Data science in healthcare
The healthcare industry is swimming in large sets of data, this includes useful information on patient demography, treatment plans, examination details, health insurance information, etc.
This data requires effective management and analysis to provide practical insights and aid in the decision-making of strategic decisions in the healthcare industry.
Data-driven decision-making opens up new possibilities to boost the quality of healthcare delivery.
Data science has now become an integral part of almost every industry and helps in the management of this big health data.

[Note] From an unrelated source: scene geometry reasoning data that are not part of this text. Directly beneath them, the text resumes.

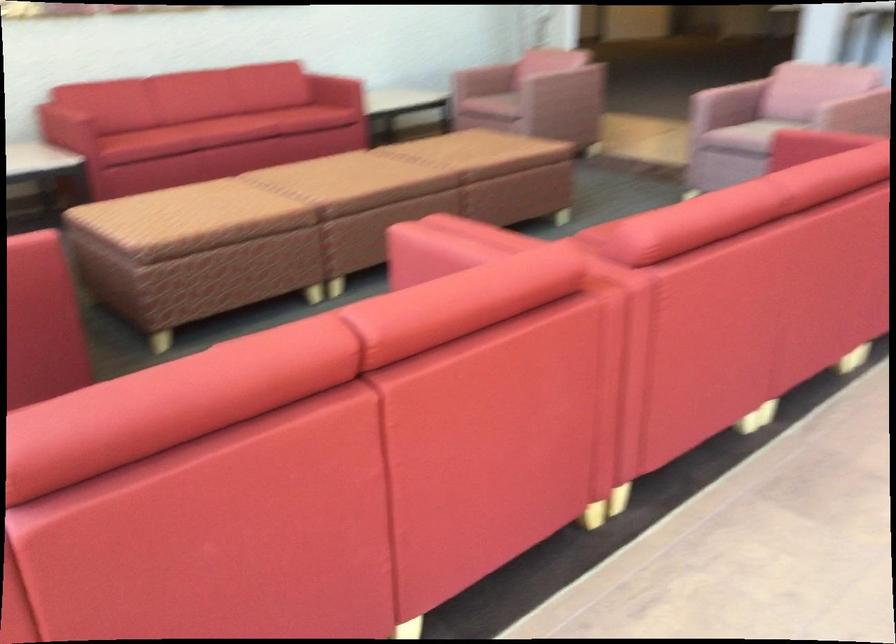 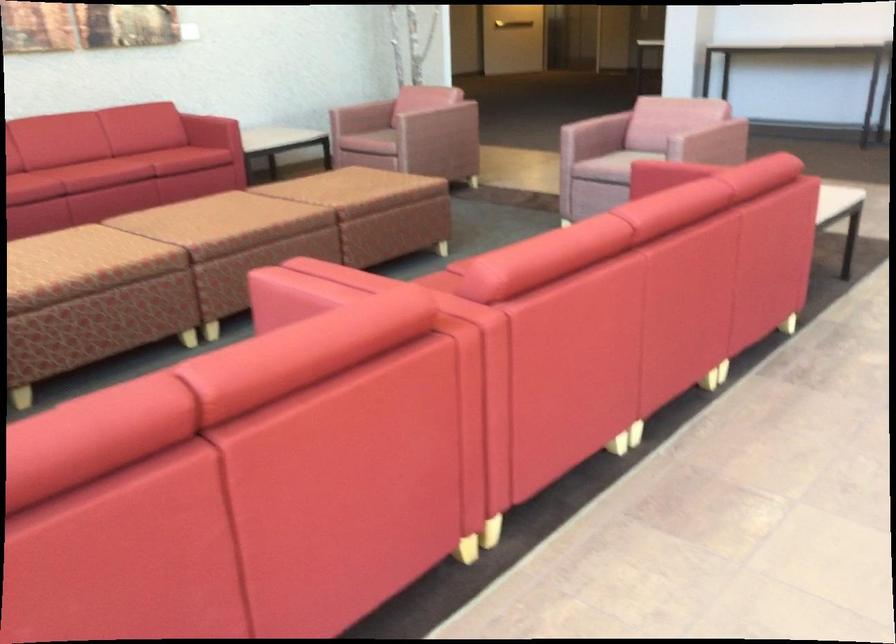 Question: Which direction would the cameraman need to move to produce the second image? Reply with the corresponding letter.

Choices:
 (A) Left
 (B) Right
 (C) Forward
 (D) Backward

Answer: (B) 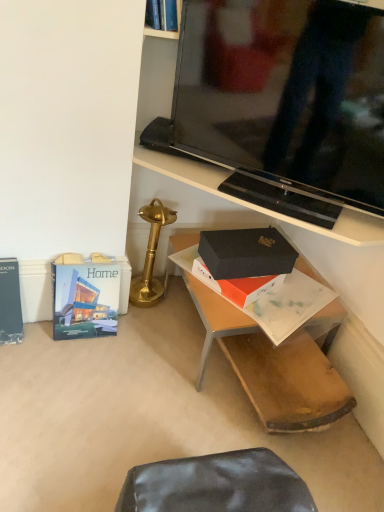 Question: Considering the relative sizes of hardcover book at lower left, which ranks as the second paperback book in left-to-right order, and black matte box at center in the image provided, is hardcover book at lower left, which ranks as the second paperback book in left-to-right order, thinner than black matte box at center?

Choices:
 (A) yes
 (B) no

Answer: (A)

Question: Can you confirm if hardcover book at lower left, which appears as the 1th paperback book when viewed from the right, is wider than black matte box at center?

Choices:
 (A) no
 (B) yes

Answer: (A)

Question: From the image's perspective, is hardcover book at lower left, which appears as the 1th paperback book when viewed from the right, over black matte box at center?

Choices:
 (A) yes
 (B) no

Answer: (B)

Question: Can you confirm if hardcover book at lower left, which appears as the 1th paperback book when viewed from the right, is shorter than black matte box at center?

Choices:
 (A) yes
 (B) no

Answer: (B)

Question: Is hardcover book at lower left, which appears as the 1th paperback book when viewed from the right, next to black matte box at center?

Choices:
 (A) yes
 (B) no

Answer: (B)

Question: In the image, is black glossy tv stand at upper center on the left side or the right side of gold polished table lamp at center?

Choices:
 (A) left
 (B) right

Answer: (B)

Question: Looking at their shapes, would you say black glossy tv stand at upper center is wider or thinner than gold polished table lamp at center?

Choices:
 (A) wide
 (B) thin

Answer: (B)

Question: From the image's perspective, relative to gold polished table lamp at center, is black glossy tv stand at upper center above or below?

Choices:
 (A) above
 (B) below

Answer: (A)

Question: From a real-world perspective, is black glossy tv stand at upper center positioned above or below gold polished table lamp at center?

Choices:
 (A) below
 (B) above

Answer: (B)

Question: Is gold polished table lamp at center spatially inside hardcover book at left, acting as the first paperback book starting from the left, or outside of it?

Choices:
 (A) outside
 (B) inside

Answer: (A)

Question: In the image, is gold polished table lamp at center on the left side or the right side of hardcover book at left, positioned as the second paperback book in right-to-left order?

Choices:
 (A) right
 (B) left

Answer: (A)

Question: Considering their positions, is gold polished table lamp at center located in front of or behind hardcover book at left, acting as the first paperback book starting from the left?

Choices:
 (A) behind
 (B) front

Answer: (A)

Question: Is gold polished table lamp at center taller or shorter than hardcover book at left, positioned as the second paperback book in right-to-left order?

Choices:
 (A) tall
 (B) short

Answer: (A)

Question: Relative to black matte box at center, is black matte box at center in front or behind?

Choices:
 (A) behind
 (B) front

Answer: (A)

Question: Is black matte box at center to the left or to the right of black matte box at center in the image?

Choices:
 (A) right
 (B) left

Answer: (A) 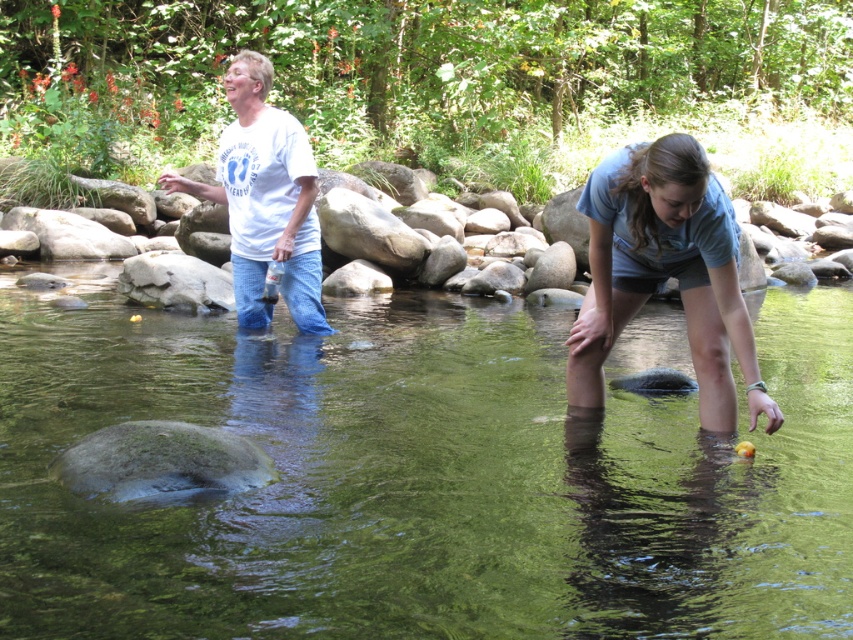 Question: Which point appears farthest from the camera in this image?

Choices:
 (A) (239, 140)
 (B) (16, 349)
 (C) (735, 310)
 (D) (703, 388)

Answer: (B)

Question: Does green translucent water at center come behind white cotton t-shirt at upper left?

Choices:
 (A) no
 (B) yes

Answer: (B)

Question: Does white cotton shirt at upper left have a greater width compared to light blue t-shirt at lower right?

Choices:
 (A) yes
 (B) no

Answer: (A)

Question: Which is nearer to the green translucent water at center?

Choices:
 (A) white cotton t-shirt at upper left
 (B) white cotton shirt at upper left
 (C) light blue t-shirt at lower right

Answer: (A)

Question: Which point appears closest to the camera in this image?

Choices:
 (A) (450, 547)
 (B) (732, 422)

Answer: (A)

Question: Is light blue t-shirt at lower right to the left of white cotton t-shirt at upper left from the viewer's perspective?

Choices:
 (A) no
 (B) yes

Answer: (A) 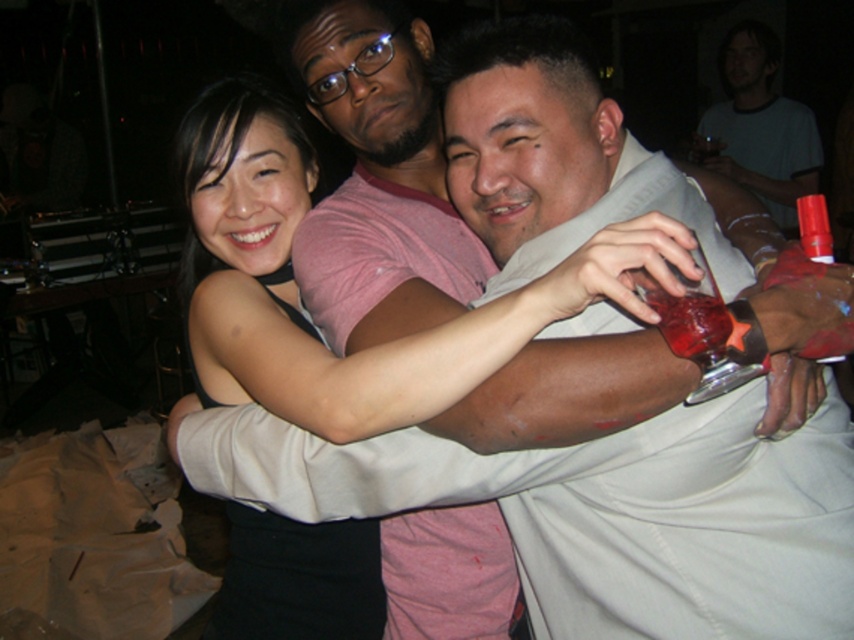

It provides opportunities for the healthcare industry to collect, organize, and analyze health data efficiently, improve health outcomes, predict disease trends, improve diagnostic accuracy, etc.
Summarily, data science offers healthcare the opportunity to take a value-based, data-driven approach to care.
The concept of big data refers to data that is so large, generated quickly, and largely complex that it is difficult or impossible to process using conventional data processing methods.
These are known as the 3Vs of big data: volume, velocity, and variety.
Health data is a major type of big data.
Health data is any data relating to the health of an individual patient or a collective population. In today’s world, health data is largely being processed by health facilities using health information technologies.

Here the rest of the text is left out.